Entendendo NAT (Network Address Translation)

Em meio as questões que recebo de tempos em tempos, e também analizando as perguntas postadas em fóruns técnicos, percebo que o assunto NAT ainda se destaca. Pensei em escrever um post à respeito, mas procurando pela net, me deparei com um tutorial elaborado pelo Julio Batisti e publicado em seu site que considerei fantástico em termos de passar uma boa base sobre o assunto. Como o objetivo não é reinventar a roda, mas tentar sanar a dúvida de alguns leitores, optei por transcrever parte do artigo do Julio.

O artigo não foca em ambientes Cisco, mas ainda assim, é muito didático e desmistifica um pouco alguns conceitos. Espero que gostem e que os ajudem a compreender melhor os conceitos e a tecnologia por trás do NAT.

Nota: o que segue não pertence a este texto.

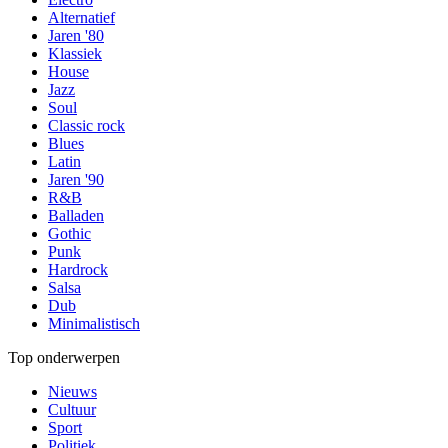
Alternatief
Jaren '80
Klassiek
House
Jazz
Soul
Classic rock
Blues
Latin
Jaren '90
R&B
Balladen
Gothic
Punk
Hardrock
Salsa
Dub
Minimalistisch
Top onderwerpen
Nieuws
Cultuur
Sport
Politiek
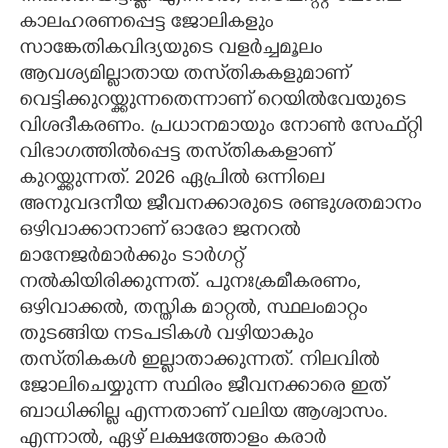
കാലഹരണപ്പെട്ട ജോലികളും
സാങ്കേതികവിദ്യയുടെ വളർച്ചമൂലം
ആവശ്യമില്ലാതായ തസ്‌തികകളുമാണ്
വെട്ടിക്കുറയ്ക്കുന്നതെന്നാണ് റെയിൽവേയുടെ
വിശദീകരണം. പ്രധാനമായും നോൺ സേഫ്‌റ്റി
വിഭാഗത്തിൽപ്പെട്ട തസ്‌തികകളാണ്
കുറയ്ക്കുന്നത്. 2026 ഏപ്രിൽ ഒന്നിലെ
അനുവദനീയ ജീവനക്കാരുടെ രണ്ടുശതമാനം
ഒഴിവാക്കാനാണ് ഓരോ ജനറൽ
മാനേജർമാർക്കും ടാർഗറ്റ്
നൽകിയിരിക്കുന്നത്. പുനഃക്രമീകരണം,
ഒഴിവാക്കൽ, തസ്തിക മാറ്റൽ, സ്ഥലംമാറ്റം
തുടങ്ങിയ നടപടികൾ വഴിയാകും
തസ്‌തികകൾ ഇല്ലാതാക്കുന്നത്. നിലവിൽ
ജോലിചെയ്യുന്ന സ്ഥിരം ജീവനക്കാരെ ഇത്
ബാധിക്കില്ല എന്നതാണ് വലിയ ആശ്വാസം.
എന്നാൽ, ഏഴ് ലക്ഷത്തോളം കരാർ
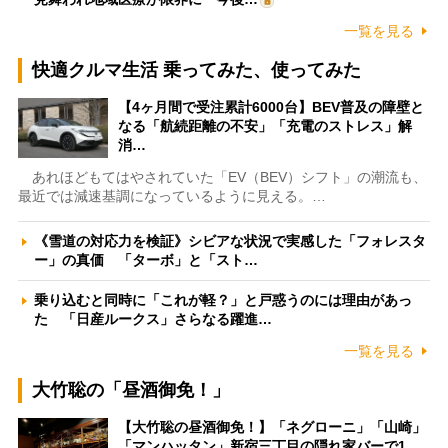
一覧を見る
快適クルマ生活 乗ってみた、使ってみた
【4ヶ月間で受注累計6000台】BEV普及の障壁と
なる「航続距離の不安」「充電のストレス」解
消…
あれほどもてはやされていた「EV（BEV）シフト」の潮流も、
最近では減速基調になっているように見える。…
《雪道の対応力を検証》シビアな状況で実感した「フォレスタ
ー」の真価 「ターボ」と「スト…
乗り込むと同時に「これが軽？」と戸惑うのには理由があっ
た 「日産ルークス」さらなる躍進…
一覧を見る
大竹聡の「昼酒御免！」
【大竹聡の昼酒御免！】「ネグローニ」「山崎」
「マンハッタン」新宿三丁目の隠れ家バーで1…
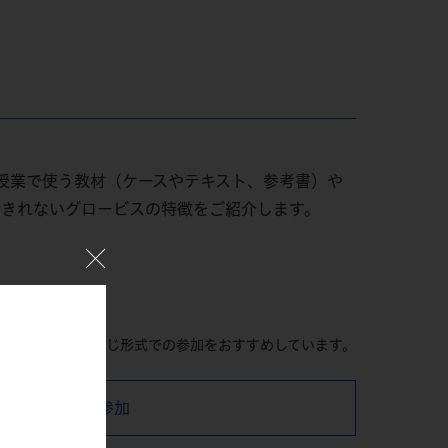
授業で使う教材（ケースやテキスト、参考書）や
えきれないグロービスの特徴をご紹介します。
望の受講形式と同じ形式での参加をおすすめしています。
オンラインで参加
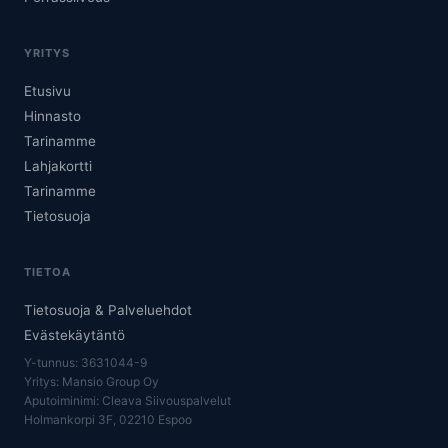
YRITYS
Etusivu
Hinnasto
Tarinamme
Lahjakortti
Tarinamme
Tietosuoja
TIETOA
Tietosuoja & Palveluehdot
Evästekäytäntö
Y-tunnus: 3631044-9
Yritys: Mansio Group Oy
Aputoiminimi: Cleava Siivouspalvelut
Holmankorpi 3F, 02210 Espoo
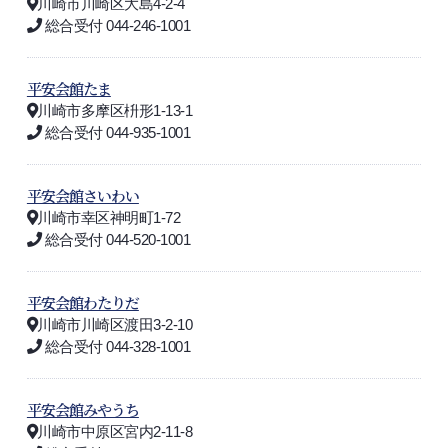
川崎市川崎区大島4-2-4
総合受付 044-246-1001
平安会館たま
川崎市多摩区枡形1-13-1
総合受付 044-935-1001
平安会館さいわい
川崎市幸区神明町1-72
総合受付 044-520-1001
平安会館わたりだ
川崎市川崎区渡田3-2-10
総合受付 044-328-1001
平安会館みやうち
川崎市中原区宮内2-11-8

OBS: Para NAT em ambientes Cisco, leia: http://blog.nexthop.com.br/2008/03/entendendo-nat-em-roteadores-cisco.html

Um abs,

Marco.


Fonte: http://www.juliobattisti.com.br/artigos/windows/tcpip_p20.asp

Entendendo como funciona o NAT

Vamos inicialmente entender exatamente qual a função do NAT e em que situações ele é indicado. O NAT surgiu como uma alternativa real para o problema de falta de endereços IP v4 na Internet. Conforme descrito na Parte 1, cada computador que acessa a Internet deve ter o protocolo TCP/IP corretamente instalado e configurado. Para isso, cada computador da rede interna, precisaria de um endereço IP válido na Internet. Não haveria endereços IP v4 suficientes. A criação do NAT veio para solucionar esta questão (ou pelo menos fornecer uma alternativa até que o IP v6 esteja em uso na maioria dos sistemas da Internet). Com o uso do NAT, os computadores da rede Interna, utilizam os chamados endereços Privados. Os endereços privados não são válidos na Internet, isto é, pacotes que tenham como origem ou como destino, um endereço na faixa dos endereços privados, não serão encaminhados, serão descartados pelos roteadores. O software dos roteadores está configurado para descartar pacotes com origem ou destino dentro das faixas de endereços IP privados. As faixas de endereços privados são definidas na RFC 1597 e estão indicados a seguir:

  • 10.0.0.0           ->     10.255.255.255
  • 172.16.0.0       ->     172.31.255.255
  • 192.168.0.0     ->     192.168.255.255

Existem algumas questões que devem estar surgindo na cabeça do amigo leitor. Como por exemplo: Qual a vantagem do uso dos endereços privados? O que isso tem a ver com o NAT?  Muito bem, vamos esclarecer estas questões.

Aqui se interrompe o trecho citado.